Сегодня мы поехали на океан – бродить по песку и смотреть на корабли. Сев в машину, Кевин включил очередную аудиокнигу.
– Реинкарнация все-таки не миф, – сказал он. – И телепортация тоже. Нужно только уметь читать книги. Или, на худой конец, слушать.
Мы мчались по 405-му фривэю, меняли линии, томились в трафике, но наши глаза ничего не видели.
Избы, огороды с репой… Мужики в поле, бабы – по домам. И вдруг крик: «Половцы!»
Похватав детей, бежим в городище, за стены. Сердца бьются, в глазах туман. Отобьемся ли? Нет ли?
Их туча. В лисьих шапках, на низкорослых коньках. Несутся лавиной – с визгом и воем.
Ударились о стены, откатились. Стрелы, копья, кто-то валится рядом – убитый.
Отобьемся ли? Нет ли? Если прорвутся в городище, всех порешат: клинком по горлу и дальше поскачут – грабить.
И нет ни правых, ни виноватых. Если отобьемся, так мы сами на них пойдем. Они знатную добычу с прошлого похода привезли, и у женщин их – золотые монисты…
Дима Первый (мемуары)
Первый, Димочка Кегельбан, возник на горизонте, когда я ела сосиску в студенческой столовке.
– Холодная? – спросил он, окинув меня взглядом.
– Страстная! – отозвалась я.
Компот мы уже допивали вместе. Димочка вылавливал из стакана курагу и рассказывал приличные анекдоты. Я волновалась. Мальчик был высоким и почти красивым. Особенно мне нравились губы – такими только малину кушать и девушек развращать.

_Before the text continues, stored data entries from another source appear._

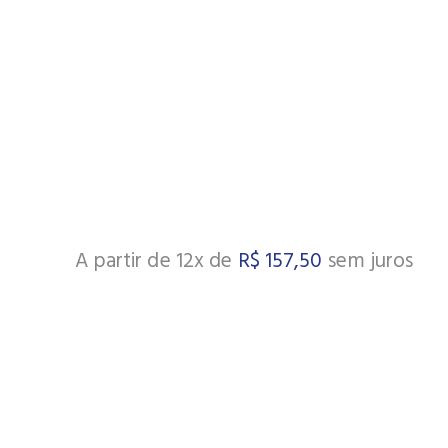
A partir de 12x de
R$
157,50
sem juros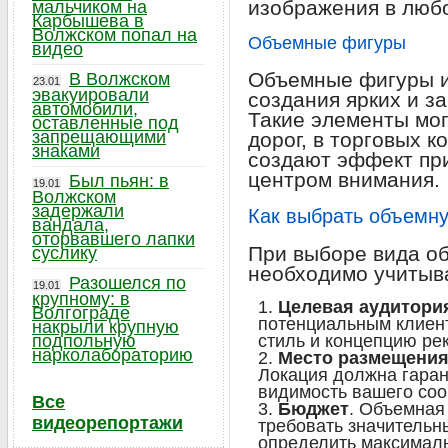
изображения в любо
мальчиком на
Карбышева в
Волжском попал на
Объемные фигуры
видео
Объемные фигуры и
В Волжском
23.01
эвакуировали
создания ярких и 
автомобили,
Такие элементы мог
оставленные под
запрещающими
дорог, в торговых к
знаками
создают эффект при
центром внимания.
Был пьян: в
19.01
Волжском
задержали
Как выбрать объемн
вандала,
оторвавшего лапки
При выборе вида о
суслику
необходимо учитыва
Разошелся по
19.01
крупному: в
Целевая аудитори
Волгограде
потенциальным клиен
накрыли крупную
подпольную
стиль и концепцию ре
нарколабораторию
Место размещени
Локация должна гаран
видимость вашего со
Все
Бюджет
. Объемная
видеорепортажи
требовать значительн
определить максималь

Димочка подвернулся мне очень кстати. Доцент Пьющенко уже не грел сердца – из-за партийных неурядиц он сделался криклив и зануден, как вокзальная уборщица. Кегельбан же, напротив, обладал жизнерадостным характером и страстью к дешевому выпендрежу. Мы с ним были два сапога пара.
Его мама – дама с внешностью семитской царицы – не знала, то ли радоваться моему появлению, то ли огорчаться. Из-за меня Димочка полюбил ходить в университет (чего раньше за ним не наблюдалось), из-за меня же начал пропускать семейные торжества и невнимательно слушать взрослых. Любовь нас залила и закрутила, как пару носков в стиральной машине.

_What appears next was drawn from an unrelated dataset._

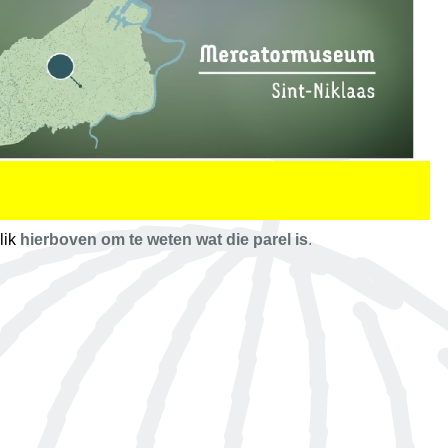
lik
hierboven om te weten wat die parel is
.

Отношения у нас были бурными. Мы ссорились так, что мама каждый раз надеялась, что ВСЕ. Но царапины на Димкиной роже заживали, штаны зашивались, и все начиналось по новой.
Мама смирилась со мной, как с неизбежной зимней инфекцией. Она даже помогла мне устроиться на первую работу – в редакцию «Вечернего вагонника». Глядя на меня, Димочка тоже начал трудиться – сторожем: ему претило кому-либо подчиняться, а сразу в начальники его не брали.

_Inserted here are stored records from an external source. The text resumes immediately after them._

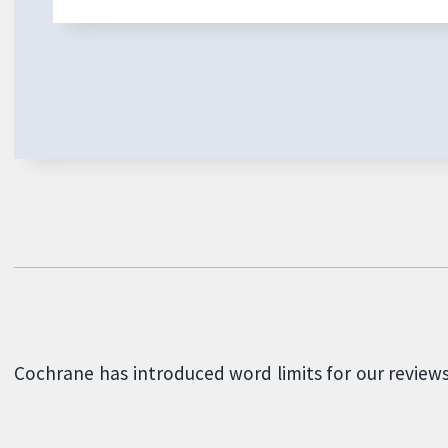
Cochrane has introduced word limits for our review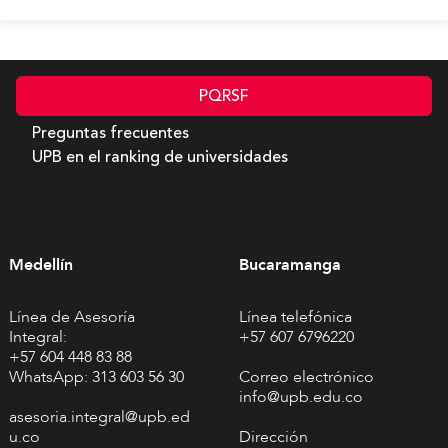
PQRSF
Preguntas frecuentes
UPB en el ranking de universidades
Medellín
Bucaramanga
Línea de Asesoría
Línea telefónica
Integral:
+57 607 6796220
+57 604 448 83 88
WhatsApp: 313 603 56 30
Correo electrónico
info@upb.edu.co
asesoria.integral@upb.ed
u.co
Dirección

Служба «ночным директором» вполне устраивала Кегельбана: в те времена сторожа с высшим образованием были в почете.
– Вольнодумец и диссидент! – говорили о нем знакомые.
– Лентяй и балбес! – кипятилась мама.
Мое сердце тоже томилось. Кегельбану было абсолютно наплевать на профсоюзные путевки и продуктовые наборы с майонезом. А биться за квартиру он и вовсе не собирался. По вечерам Димочка замирал в позе Будды перед телевизором и ждал счастья.
И счастье на него свалилось. По таинственным еврейским каналам Димочкина мама раздобыла приглашение в Америку, и Кегельбаны принялись лихорадочно паковаться.
– А я без моей девушки не поеду, – заявил Димочка маман.
Мама схватилась за голову.
– Неужели тебе мало меня и папы?
Димочка прикинул, на что может сгодиться папа.
– Мало!
Я была польщена. Не то чтобы мне хотелось эмигрировать – про Америку я знала только то, что она все время загнивает. Просто я впервые столкнулась с любовью, перед которой была бессильна даже мама-локомотив.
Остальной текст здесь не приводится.